Abstract
The composite word “liquid biopsy” first appears in the medical literature in 1974 according to a PubMed search of the term. Sorrells (1974) published an article entitled Synovioanalysis (“liquid biopsy”) in the Journal of the Arkansas Medical Society. Talk about being ahead of your time! The next such use of the term does not occur until 1989, with reference to bronchoalveolar lavage (Sato and Chida, 1989). The modern usage of the term began in earnest during 2010 when it was associated with the characterization of circulating tumor cells (Lianidou et al., 2010; Chimonidou et al., 2011; Pachmann et al., 2011). Since that time >1900 publications have included this nomenclature in their titles, abstracts, or key word designations. Clearly, this technology has reached a “tipping point,” and is here to stay.
This special issue of Genetic Testing and Molecular Biomarkers was capably assembled by guest editor Ying-Hsiu Su, a specialist in this technology and a faculty member within my home department here at Drexel University and a member of the Baruch S. Blumberg Institute. Please see Dr. Su's Perspective piece “An Old Concept with a New Twist” for a state-of-the-art review of the field.
In this issue, assembled from contributions of scientific teams hailing from four different continents, we have selected articles that collectively cover a broad spectrum of liquid biopsy specimen types; nucleic acids; and technical approaches—to provide our readers with multiple windows into this burgeoning field of diagnostics and theranostics. We have articles using various blood fractions, urine specimens, and saliva specimens; we have research on naked DNAs, exosomal RNAs, and differentially methylated DNAs; and evaluations utilizing sequencing, quantitative means, and structural features.

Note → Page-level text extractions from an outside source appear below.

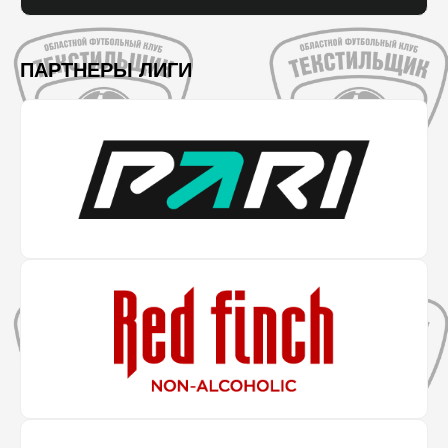
ПАРТНЕРЫ ЛИГИ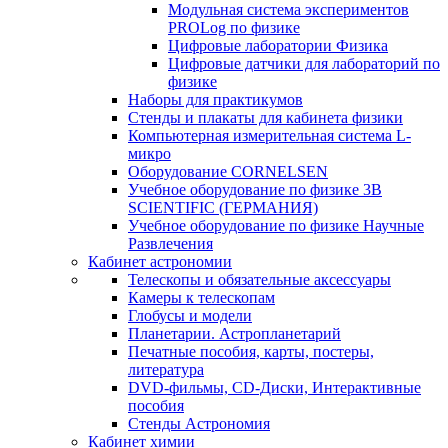
Модульная система экспериментов
PROLog по физике
Цифровые лаборатории Физика
Цифровые датчики для лабораторий по
физике
Наборы для практикумов
Стенды и плакаты для кабинета физики
Компьютерная измерительная система L-
микро
Оборудование CORNELSEN
Учебное оборудование по физике 3B
SCIENTIFIC (ГЕРМАНИЯ)
Учебное оборудование по физике Научные
Развлечения
Кабинет астрономии
Телескопы и обязательные аксессуары
Камеры к телескопам
Глобусы и модели
Планетарии. Астропланетарий
Печатные пособия, карты, постеры,
литература
DVD-фильмы, CD-Диски, Интерактивные
пособия
Стенды Астрономия
Кабинет химии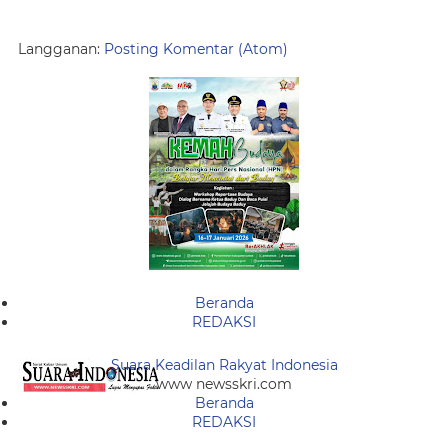
Langganan:
Posting Komentar (Atom)
Beranda
REDAKSI
Suara Keadilan Rakyat Indonesia
www newsskri.com
Beranda
REDAKSI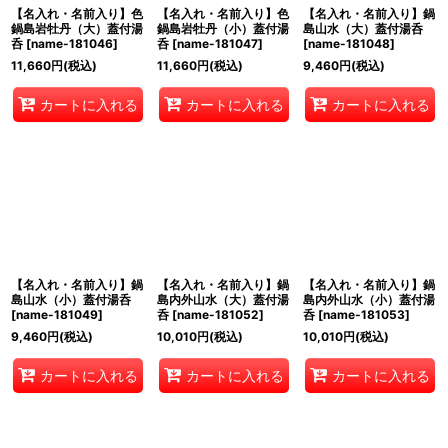
【名入れ・名前入り】色
【名入れ・名前入り】色
【名入れ・名前入り】鍋
鍋島岩牡丹（大）蓋付湯
鍋島岩牡丹（小）蓋付湯
島山水（大）蓋付湯呑
呑
[
name-181046
]
呑
[
name-181047
]
[
name-181048
]
11,660
円
(税込)
11,660
円
(税込)
9,460
円
(税込)
カートに入れる
カートに入れる
カートに入れる
【名入れ・名前入り】鍋
【名入れ・名前入り】鍋
【名入れ・名前入り】鍋
島山水（小）蓋付湯呑
島内外山水（大）蓋付湯
島内外山水（小）蓋付湯
[
name-181049
]
呑
[
name-181052
]
呑
[
name-181053
]
9,460
円
(税込)
10,010
円
(税込)
10,010
円
(税込)
カートに入れる
カートに入れる
カートに入れる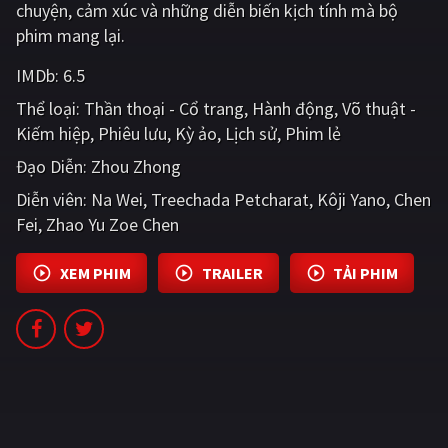
chuyện, cảm xúc và những diễn biến kịch tính mà bộ
PHIM MỚI
phim mang lại.
PHIM BỘ
IMDb:
6.5
PHIM LẺ
Thể loại:
Thần thoại - Cổ trang
Hành động
Võ thuật -
Kiếm hiệp
Phiêu lưu
Kỳ ảo
Lịch sử
Phim lẻ
PHIM CHIẾU RẠP
Đạo Diễn:
Zhou Zhong
TUYỂN TẬP PHIM
Diễn viên:
Na Wei
Treechada Petcharat
Kôji Yano
Chen
BLOG
Fei
Zhao Yu Zoe Chen
XEM PHIM
TRAILER
TẢI PHIM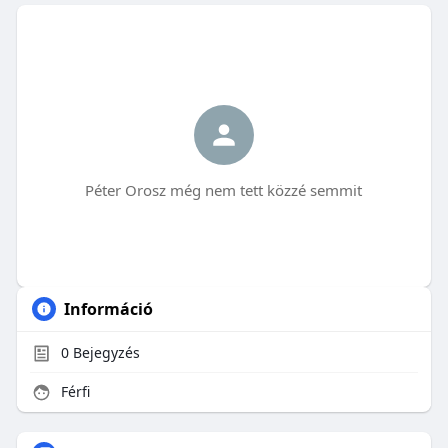
Péter Orosz még nem tett közzé semmit
Információ
0
Bejegyzés
Férfi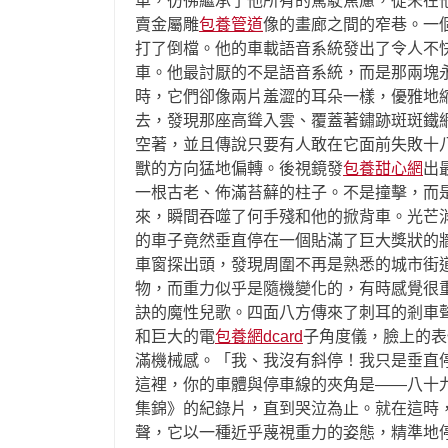
車，彷彿繼承了他所有的駕駛焦慮，從未在
賣金屬雕
包養管道
像的畫廊之間的窄巷。一
打了倒檔。他的車載語音系統發出了令人不
車。他最討厭的不是語音系統，而是那兩塊
時，它們卻像兩片羞澀的耳朵一樣，優雅地
去，發現那座高聳入雲、覆蓋著鏽跡斑斑鐵
空著，並且傳說只要有人敢在它面前失敗十
獸的方向猛地偏轉。後視鏡發
包養甜心網
出
一根古老、佈滿苔蘚的柱子。不是撞擊，而
來，瞬間吞噬了何手殘和他的掀背車。光芒
的車子竟然垂直停在一個貼滿了巨大獎狀的
車窗探出頭，發現周圍不再是熟悉的城市街
物，而重力似乎是隨機變化的，有時感覺很
訣的魔性兒歌。四面八方傳來了刺耳的剎車
和巨大的電
包養網dcard
子角度儀，臉上的表
滿機械感。「我、我沒有斜停！我只是垂直
這裡，你的車體與停車線的夾角是——八十
集錦》的紀錄片，直到哭泣為止。就在這時
聲，它以一種近乎蔑視重力的姿態，精準地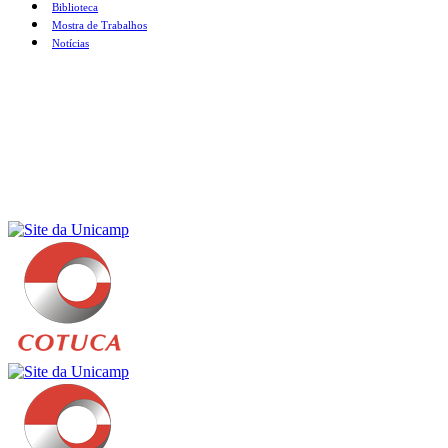
Biblioteca
Mostra de Trabalhos
Notícias
Menu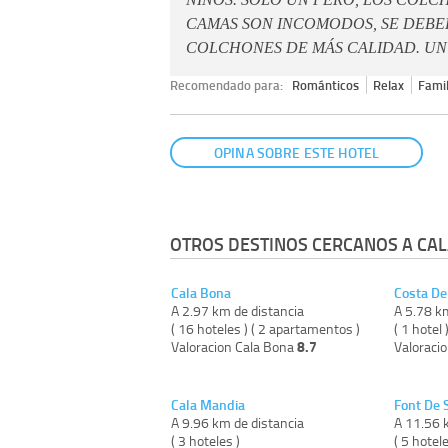
CAMAS SON INCOMODOS, SE DEBE
COLCHONES DE MÁS CALIDAD. UN
Recomendado para:
Románticos
Relax
Famil
OPINA SOBRE ESTE HOTEL
OTROS DESTINOS CERCANOS A CAL
Cala Bona
Costa De
A 2.97 km de distancia
A 5.78 k
( 16 hoteles ) ( 2 apartamentos )
( 1 hotel 
8.7
Valoracion Cala Bona
Valoraci
Cala Mandia
Font De 
A 9.96 km de distancia
A 11.56 
( 3 hoteles )
( 5 hotele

In our lead research article by Teng et al., 2019, the authors characterize long non-coding (lnc) RNAs from plasma exosomes as a means to develop biomarkers for squamous cell lung cancer (SCLC 2019). Using this approach, they demonstrated that not only was the lncRNA SOX2-OT an informative SCLC biomarker, but also that its levels were correlated with tumor size, stage, and metastasis. In the next article by Burjanivova et al., 2019, a research team from Slovakia demonstrated that they were able to use droplet digital polymerase chain reaction to identify BGRAFV600E mutations associated with malignant melanoma directly from circulating tumor DNA, and suggest that this technology could be used to follow patients' response to treatment. Also in this issue, Zhang et al. (2019) from China use differential methylation of fetal and maternal circulating DNAs to diagnose trisomy 21. In this approach, methylation-sensitive restriction enzymes are coupled with quantitative polymerase chain reaction to determine the number of copies of fetal chromosome 21 that are circulating in the mothers' blood.
We invite you to learn and be stimulated as you go through this special “Liquid Biopsy” issue.